Central American Countries Look Beyond US

Threatened by the collapse of U.S. financial markets, the countries of Central America are reinventing globalism as a necessary survival tactic for the economic hard times to come.

For the past decade, the globalism of Central American economies has mostly meant strengthening ties with the United States. But today, with the region’s main trade partner in recession, the vulnerable economies of Central America are looking over the fence of ”America’s backyard” to neighbors farther afield in South America, Europe and Asia.

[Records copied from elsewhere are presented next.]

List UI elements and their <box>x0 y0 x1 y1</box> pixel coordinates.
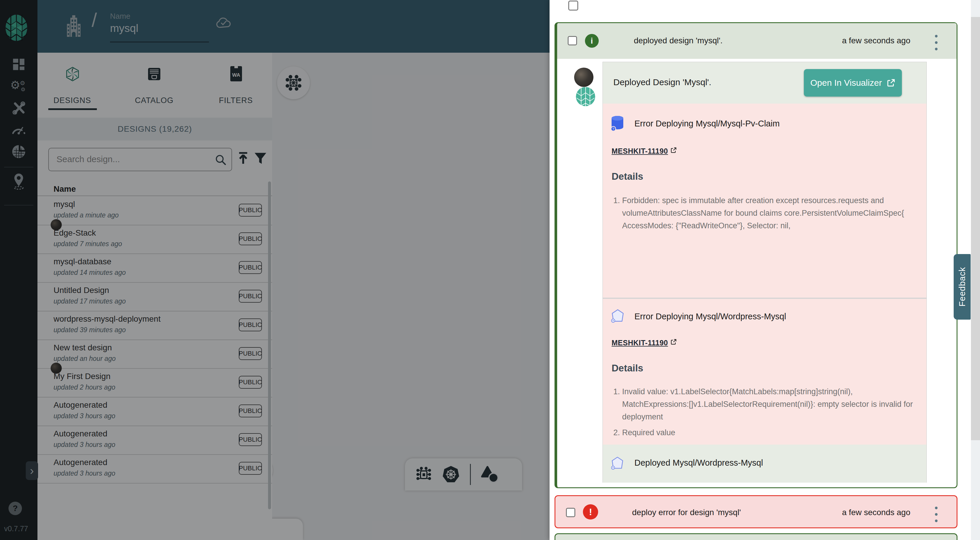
details-heading: Details <box>612 171 643 182</box>
user-avatar <box>574 68 593 87</box>
notification-checkbox[interactable] <box>568 36 577 45</box>
external-link-icon <box>670 339 677 345</box>
deployed-design-row: Deployed Design 'Mysql'. Open In Visuali… <box>603 62 926 104</box>
error-section-title: Error Deploying Mysql/Mysql-Pv-Claim <box>635 119 780 129</box>
details-heading: Details <box>612 363 643 374</box>
open-in-visualizer-label: Open In Visualizer <box>810 78 882 88</box>
feedback-tab[interactable]: Feedback <box>954 254 970 320</box>
external-link-icon <box>670 147 677 153</box>
error-details-list: Forbidden: spec is immutable after creat… <box>612 194 918 235</box>
info-icon: i <box>585 34 599 48</box>
meshkit-link-label: MESHKIT-11190 <box>612 147 668 155</box>
notification-checkbox[interactable] <box>568 1 578 11</box>
error-section: ? Error Deploying Mysql/Mysql-Pv-Claim M… <box>603 104 926 298</box>
notification-title: deploy error for design 'mysql' <box>632 508 741 517</box>
deployment-pod-icon <box>611 456 624 470</box>
deployed-component-text: Deployed Mysql/Wordpress-Mysql <box>635 458 763 468</box>
deployment-pod-icon <box>611 309 625 323</box>
svg-text:?: ? <box>612 127 614 131</box>
error-section-title: Error Deploying Mysql/Wordpress-Mysql <box>635 312 786 321</box>
notification-time: a few seconds ago <box>842 36 911 45</box>
modal-overlay[interactable] <box>0 0 550 540</box>
panel-scrollbar-thumb[interactable] <box>971 17 980 440</box>
error-details-list: Invalid value: v1.LabelSelector{MatchLab… <box>612 385 918 442</box>
notification-detail-box: Deployed Design 'Mysql'. Open In Visuali… <box>603 62 927 483</box>
notification-time: a few seconds ago <box>842 508 911 517</box>
notification-checkbox[interactable] <box>566 508 575 517</box>
error-icon: ! <box>583 504 598 519</box>
notification-title: deployed design 'mysql'. <box>634 36 722 45</box>
open-in-visualizer-button[interactable]: Open In Visualizer <box>804 69 902 97</box>
error-detail-item: Forbidden: spec is immutable after creat… <box>622 194 918 233</box>
notification-center-panel: i deployed design 'mysql'. a few seconds… <box>550 0 980 540</box>
error-detail-item: Invalid value: v1.LabelSelector{MatchLab… <box>622 385 918 424</box>
notification-card-success[interactable] <box>555 533 958 540</box>
error-section: Error Deploying Mysql/Wordpress-Mysql ME… <box>603 299 926 444</box>
deployed-component-row: Deployed Mysql/Wordpress-Mysql <box>603 444 926 483</box>
notification-menu-icon[interactable] <box>932 507 940 522</box>
external-link-icon <box>887 78 896 87</box>
notification-card-error[interactable]: ! deploy error for design 'mysql' a few … <box>555 495 958 528</box>
notification-card-success: i deployed design 'mysql'. a few seconds… <box>555 22 958 488</box>
meshkit-error-link[interactable]: MESHKIT-11190 <box>612 147 677 155</box>
meshery-app: Rows 25 1-25 19262 ‹ › ‹ <box>0 0 980 540</box>
error-detail-item: Required value <box>622 427 918 439</box>
deployed-design-text: Deployed Design 'Mysql'. <box>613 77 711 87</box>
feedback-label: Feedback <box>958 267 967 306</box>
meshkit-error-link[interactable]: MESHKIT-11190 <box>612 339 677 347</box>
notification-card-header[interactable]: i deployed design 'mysql'. a few seconds… <box>557 23 956 59</box>
persistent-volume-claim-icon: ? <box>611 115 624 132</box>
meshkit-link-label: MESHKIT-11190 <box>612 339 668 347</box>
notification-menu-icon[interactable] <box>932 35 940 50</box>
meshery-avatar <box>576 87 595 106</box>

”For years we have wanted to sustain ourselves based on a model of globalization that was supposed to resolve our problems on its own, but it didn’t prepare our economies to be energy independent, food independent or financially independent,” said Honduran President Mel Zelaya, a born-again leftist who recently signed his country up for Venezuela’s Bolivarian Alternative for the Americas (ALBA), a cooperation agreement among several Latin American countries that adhere to Hugo Chávez’s vision of “21st-century socialism.”

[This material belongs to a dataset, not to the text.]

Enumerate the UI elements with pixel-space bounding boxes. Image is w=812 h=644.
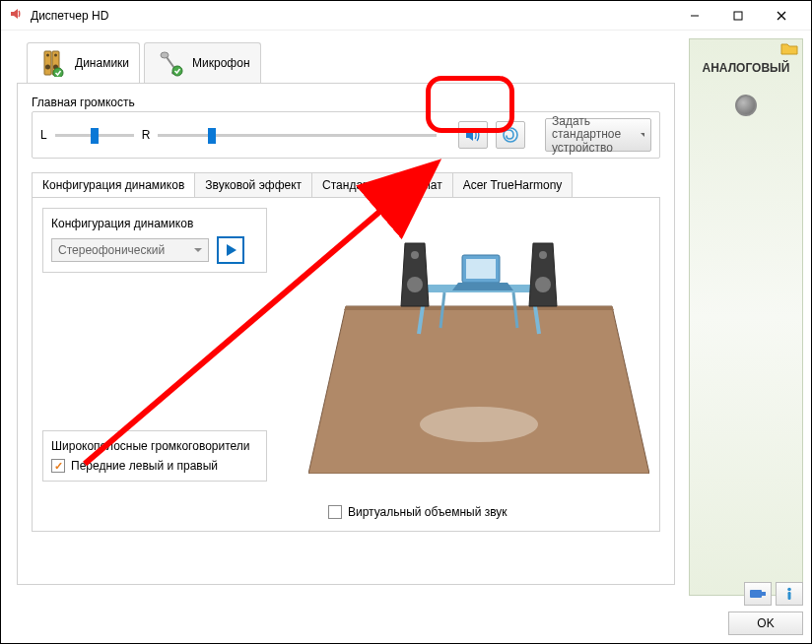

Earlier this month at the Central American presidential summit that focused on the region’s response to the global financial crisis, Zelaya said that the U.S. model of globalism has “only created more underdevelopment and backwardness in our countries.”

Nicaraguan President Daniel Ortega, of Latin America’s old-school left, has called the U.S. crisis ”the funeral of capitalism.” Ortega, also an enthusiastic member of ALBA, has called for ”an alternative model of development” based on solidarity, justice and Latin American integration.

”Just four years ago, this alternative model seemed like a dream, but now it’s becoming a reality,” Ortega said during a recent speech.

As 2009 approaches ominously, the concept of seeking refuge in an alternative model — or at least in alternative markets — is becoming more widely accepted by pragmatists as well as ideologues.

Even Salvadoran President Tony Saca, perhaps the United States’ staunchest defender in Latin America, admits that the status quo of promoting free-trade exports to the United States is about to ”take a severe hit.” Saca is now calling on Central America to shift its focus more toward ”intraregional trade” to offset next year’s expected decline in U.S. consumer demand for Central American exports, such as textiles, meats and computer products.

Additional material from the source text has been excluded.